Sette anni fa Irene Grandi si è sposata a Las Vegas, il matrimonio è durato cinque anni, fino a un anno e mezzo fa. «Volevamo andare a vivere in Sudafrica, alla fine in Sudafrica c´è scappato lui. Il mio desiderio di essere amata era così forte che m´ha strappata a me stessa. Sono diventata un´altra, mi sono trasformata nella donna che lui voleva io fossi. Oggi ho capito che ho voluto credere all´amore anche quando se n´era andato da un bel pezzo. L´ho fatto durare troppo e mi sono fatta male, molto male. Adesso ho bisogno di tempo e di solitudine per riscoprire chi sono».
Conoscere se stessi è conoscere il mondo e paradossalmente una forma di esilio dal mondo. Irene non ha scelto l´analisi, si è immersa davvero in un altro pianeta interiore. Tra l´Oriente e il Sudamerica, un percorso che non si sa bene dove potrà portarla. «Pratiche sciamaniche», mormora con una smorfia. Snocciola ancora una volta nomi e libri. Posso soltanto stare lì ad ascoltarla mentre cita a memoria il suo catalogo. «Caccia all´anima di Giancarlo Tarozzi. Si tratta di un viaggio bendato nella nostra mente per trovare le nostre anime nascoste, quelle anime che non siamo più riusciti a fare venire fuori. Sembrerò pazza, ma lavoro sull´immaginazione, sto sulla porta del sogno, non su quella della tristezza. La donna della luce di Hernan Mamani Huarache, scrittore e curandero peruviano. E ancora Innamorarsi dell´amore di Osho, cioè Rajneesh Chandra Mohan Jain, filosofo, leader carismatico e maestro spirituale indiano fondatore degli Arancioni morto nel 1990, fino a Sogno di una notte di mezza estate di Shakespeare». Le domando se la "cura" funziona. «Ho il cuore ferito, ma ho recuperato un po´ di energia. In questo momento credo di non essere più capace di parlare con gli uomini, sono troppo aggressiva. Se mi toccano le cose a cui tengo divento cattiva, ma mi sento bene ad essere arrabbiata. Il prossimo traguardo sarà imparare ad amare, a quel punto aspetterò che l´amore arrivi. Ora sono single. Oddio, ho due o tre amanti, siamo amici e facciamo sesso. Si può dire che facciamo sesso o è peccato mortale? ». Si può dire, perché no.

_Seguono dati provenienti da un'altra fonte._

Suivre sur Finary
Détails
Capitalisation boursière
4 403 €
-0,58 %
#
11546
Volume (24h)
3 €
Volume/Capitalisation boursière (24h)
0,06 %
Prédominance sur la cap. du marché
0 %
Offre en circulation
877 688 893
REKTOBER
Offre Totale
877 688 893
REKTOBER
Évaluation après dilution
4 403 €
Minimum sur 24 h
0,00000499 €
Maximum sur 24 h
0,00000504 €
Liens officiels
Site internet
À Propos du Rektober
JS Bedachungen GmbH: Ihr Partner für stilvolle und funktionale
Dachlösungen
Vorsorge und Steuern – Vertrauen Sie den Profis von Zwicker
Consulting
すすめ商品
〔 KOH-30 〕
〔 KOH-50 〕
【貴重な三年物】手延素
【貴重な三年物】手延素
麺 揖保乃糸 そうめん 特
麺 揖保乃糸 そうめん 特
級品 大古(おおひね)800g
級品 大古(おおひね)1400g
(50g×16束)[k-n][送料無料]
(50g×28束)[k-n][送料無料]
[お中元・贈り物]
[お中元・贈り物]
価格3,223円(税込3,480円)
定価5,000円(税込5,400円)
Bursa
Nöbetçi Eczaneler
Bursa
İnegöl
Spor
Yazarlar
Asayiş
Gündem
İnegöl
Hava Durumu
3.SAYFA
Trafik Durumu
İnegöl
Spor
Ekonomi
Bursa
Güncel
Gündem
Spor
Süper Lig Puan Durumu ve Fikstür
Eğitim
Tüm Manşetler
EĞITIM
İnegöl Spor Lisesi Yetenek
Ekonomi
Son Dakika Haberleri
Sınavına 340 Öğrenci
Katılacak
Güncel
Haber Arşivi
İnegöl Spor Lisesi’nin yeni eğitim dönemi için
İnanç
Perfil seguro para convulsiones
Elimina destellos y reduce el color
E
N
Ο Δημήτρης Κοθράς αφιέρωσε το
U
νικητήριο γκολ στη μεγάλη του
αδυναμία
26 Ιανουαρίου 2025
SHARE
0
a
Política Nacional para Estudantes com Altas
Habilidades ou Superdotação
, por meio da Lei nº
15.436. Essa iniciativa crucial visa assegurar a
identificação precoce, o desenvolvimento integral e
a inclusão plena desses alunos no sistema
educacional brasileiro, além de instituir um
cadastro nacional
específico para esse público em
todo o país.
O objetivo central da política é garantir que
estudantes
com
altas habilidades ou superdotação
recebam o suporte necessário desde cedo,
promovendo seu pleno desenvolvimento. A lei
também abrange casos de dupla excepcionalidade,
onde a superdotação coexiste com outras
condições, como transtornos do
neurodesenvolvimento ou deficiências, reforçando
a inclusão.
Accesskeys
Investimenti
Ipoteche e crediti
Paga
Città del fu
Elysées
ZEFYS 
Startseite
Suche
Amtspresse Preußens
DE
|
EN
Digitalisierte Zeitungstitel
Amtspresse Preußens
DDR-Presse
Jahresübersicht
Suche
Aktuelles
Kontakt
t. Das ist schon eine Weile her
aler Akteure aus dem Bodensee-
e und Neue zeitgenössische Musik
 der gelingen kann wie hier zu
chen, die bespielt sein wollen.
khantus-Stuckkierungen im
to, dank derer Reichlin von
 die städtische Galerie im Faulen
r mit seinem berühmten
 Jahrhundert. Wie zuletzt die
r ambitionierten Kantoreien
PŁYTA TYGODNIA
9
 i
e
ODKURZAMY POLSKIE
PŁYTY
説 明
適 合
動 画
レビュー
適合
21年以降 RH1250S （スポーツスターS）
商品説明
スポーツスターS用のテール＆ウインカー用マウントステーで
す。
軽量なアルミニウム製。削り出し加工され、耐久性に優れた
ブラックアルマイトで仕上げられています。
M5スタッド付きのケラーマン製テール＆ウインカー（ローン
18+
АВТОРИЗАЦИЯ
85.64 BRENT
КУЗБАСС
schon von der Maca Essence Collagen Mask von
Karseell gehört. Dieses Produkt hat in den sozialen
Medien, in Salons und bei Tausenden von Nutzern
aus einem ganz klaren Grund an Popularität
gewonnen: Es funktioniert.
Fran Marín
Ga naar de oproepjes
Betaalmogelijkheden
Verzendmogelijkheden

Lontano dal ritiro dell´Impruneta c´è il lavoro, la preparazione del tour che comincerà a maggio, prima tappa il quindici proprio nella sua amata Firenze, al teatro Verdi. E c´è un desiderio quasi artigianale che coltiva da quand´era ragazzina. «Voglio imparare a suonare le percussioni: tamburi, djembé, tablas, congas, cembali. Sono orgogliosa e testarda. Prima o dopo ce la farò». Le domando quali sono i giovani artisti della musica italiana che più apprezza. «Arisa, Malika, Noemi, Giusi Ferreri e Fabri Fibra, un personaggio che mi piace a tutto tondo perché fa esperimenti, è eclettico e ama le scoperte». Le chiedo di Dio: «Sono stata battezzata e cresimata, credo nella madre terra, nella forza della natura come qualcosa di divino. Dio ancora non l´ho trovato. Credo di rispettare i dieci comandamenti, non sono completamente amorale. Un momento, devo rettificare: rispetto nove comandamenti. Sono una traditrice, ma accetto a mia volta di essere tradita. Non sono vanitosa e credo di non essere bella. So essere sensuale, questo sì. Quando sono seminuda, quando mi concedo e quando nuoto. Ho il terrore delle malattie e del degrado fisico. Cerco di combattere il tempo, faccio quanto è dato possibile agli essere umani per rallentarlo: lunghe passeggiate, un attento regime alimentare, un po´ di yoga. Preferisco stare in mezzo alla gente che non mi conosce. Non penso quasi mai alla morte. Vorrei andarmene come i pellerossa, sentire che è arrivato il momento di lasciare il mio villaggio e camminare fin su una montagna dove aspettare la fine. In Valle D´Aosta, a Cervinia, vive una famiglia di amici che mi ospita spesso nel suo albergo. Sono Ludovico, Luca e Christian Bich. Christian è un alpinista poeta. Ha scritto per me Greensburg, una delle canzoni del mio ultimo album. Ecco, vorrei morire sul Cervino, senza dolore, con dolcezza». Ma a quarant´anni e con una vita a metà c´è ancora molto da fare prima di programmare la propria dipartita. «Sì, mi sto preparando a diventare una donna capace di educare un figlio». Di solito, però, per farlo è auspicabile condividere il progetto con un uomo. «Discutiamone. Non siete più obbligatori».